------ Records provided

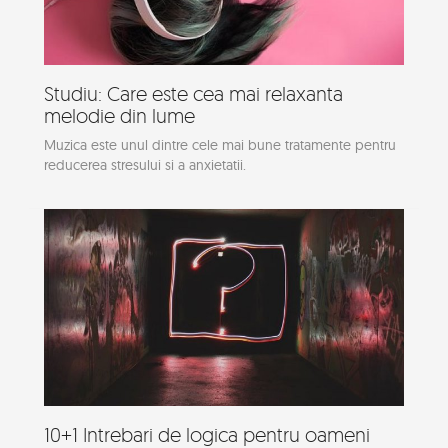
Studiu: Care este cea mai relaxanta
melodie din lume
Muzica este unul dintre cele mai bune tratamente pentru
reducerea stresului si a anxietatii.
10+1 Intrebari de logica pentru oameni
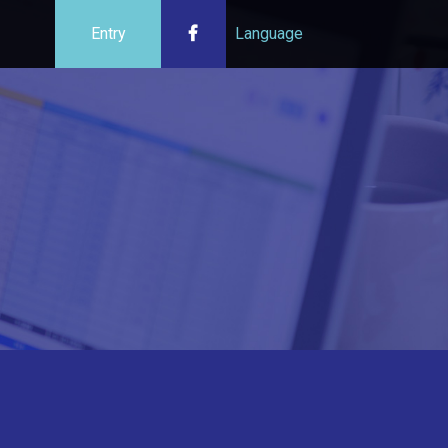
Entry
Language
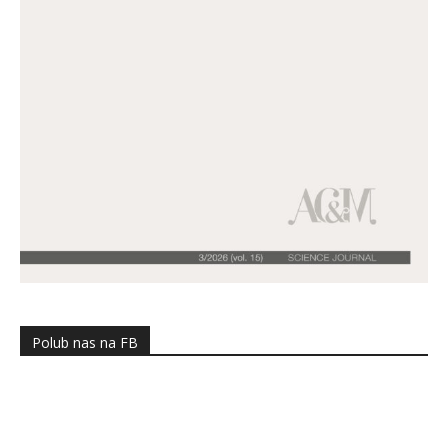
Polub nas na FB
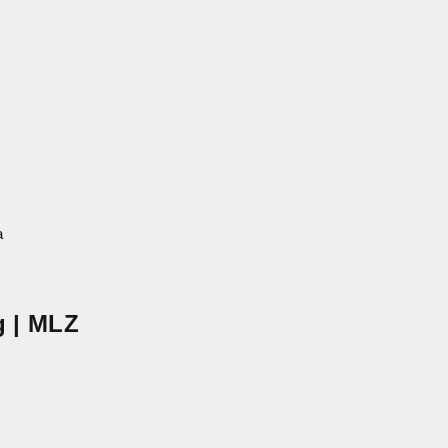
 | MLZ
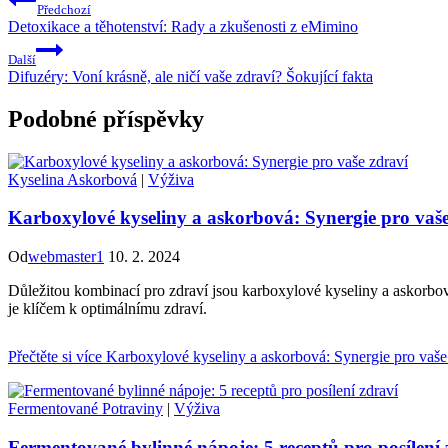
Předchozí
Detoxikace a těhotenství: Rady a zkušenosti z eMimino
Další
Difuzéry: Voní krásně, ale ničí vaše zdraví? Šokující fakta
Podobné příspěvky
Kyselina Askorbová
|
Výživa
Karboxylové kyseliny a askorbová: Synergie pro vaše
Od
webmaster1
10. 2. 2024
Důležitou kombinací pro zdraví jsou karboxylové kyseliny a askorbová
je klíčem k optimálnímu zdraví.
Přečtěte si více
Karboxylové kyseliny a askorbová: Synergie pro vaše
Fermentované Potraviny
|
Výživa
Fermentované bylinné nápoje: 5 receptů pro posílení 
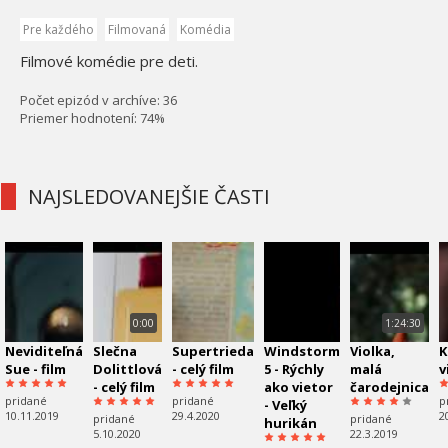
Pre každého
Filmovaná
Komédia
Filmové komédie pre deti.
Počet epizód v archíve: 36
Priemer hodnotení: 74%
NAJSLEDOVANEJŠIE ČASTI
0:00
1:24:30
Neviditeľná
Slečna
Supertrieda
Windstorm
Violka,
K
Sue - film
Dolittlová
- celý film
5 - Rýchly
malá
v
- celý film
ako vietor
čarodejnica
pridané
pridané
p
- Veľký
10.11.2019
29.4.2020
2
pridané
pridané
hurikán
5.10.2020
22.3.2019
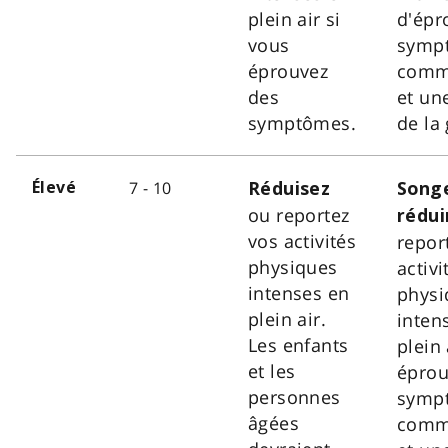
plein air si
d'épr
vous
symp
éprouvez
comme
des
et une
symptômes.
de la
7 - 10
Élevé
Réduisez
Song
ou reportez
rédui
vos activités
repor
physiques
activi
intenses en
physi
plein air.
inten
Les enfants
plein 
et les
éprou
personnes
symp
âgées
comme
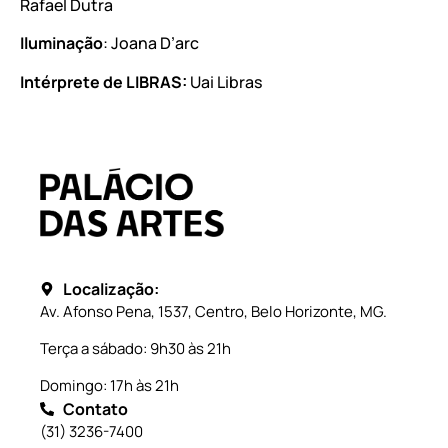
Rafael Dutra
Iluminação
: Joana D’arc
Intérprete de LIBRAS:
Uai Libras
Localização:
Av. Afonso Pena, 1537, Centro, Belo Horizonte, MG.
Terça a sábado: 9h30 às 21h
Domingo: 17h às 21h
Contato
(31) 3236-7400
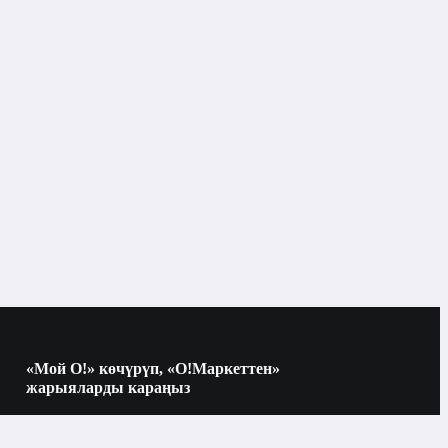
Бишкек
«Мой О!» көчүрүп, «О!Маркеттен»
жарыяларды караңыз
Көчүрүү үчүн камераны QR-кодго
багыттаңыз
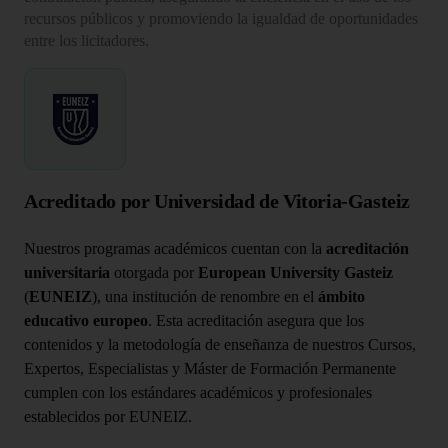
recursos públicos y promoviendo la igualdad de oportunidades
entre los licitadores.
Acreditado por Universidad de Vitoria-Gasteiz
Nuestros programas académicos cuentan con la
acreditación
universitaria
otorgada por
European University Gasteiz
(
EUNEIZ
), una institución de renombre en el
ámbito
educativo europeo
. Esta acreditación asegura que los
contenidos y la metodología de enseñanza de nuestros Cursos,
Expertos, Especialistas y Máster de Formación Permanente
cumplen con los estándares académicos y profesionales
establecidos por EUNEIZ.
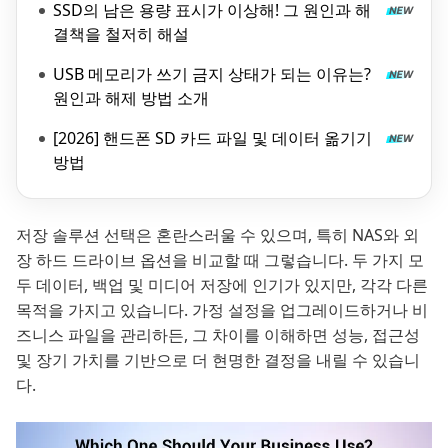
SSD의 남은 용량 표시가 이상해! 그 원인과 해
결책을 철저히 해설
USB 메모리가 쓰기 금지 상태가 되는 이유는?
원인과 해제 방법 소개
[2026] 핸드폰 SD 카드 파일 및 데이터 옮기기
방법
저장 솔루션 선택은 혼란스러울 수 있으며, 특히 NAS와 외
장 하드 드라이브 옵션을 비교할 때 그렇습니다. 두 가지 모
두 데이터, 백업 및 미디어 저장에 인기가 있지만, 각각 다른
목적을 가지고 있습니다. 가정 설정을 업그레이드하거나 비
즈니스 파일을 관리하든, 그 차이를 이해하면 성능, 접근성
및 장기 가치를 기반으로 더 현명한 결정을 내릴 수 있습니
다.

------------

[Assigned task]: Scan the records for the string "este". Copy each line in which it appears.

[Task output]:
Studiu: Care este cea mai relaxanta
Muzica este unul dintre cele mai bune tratamente pentru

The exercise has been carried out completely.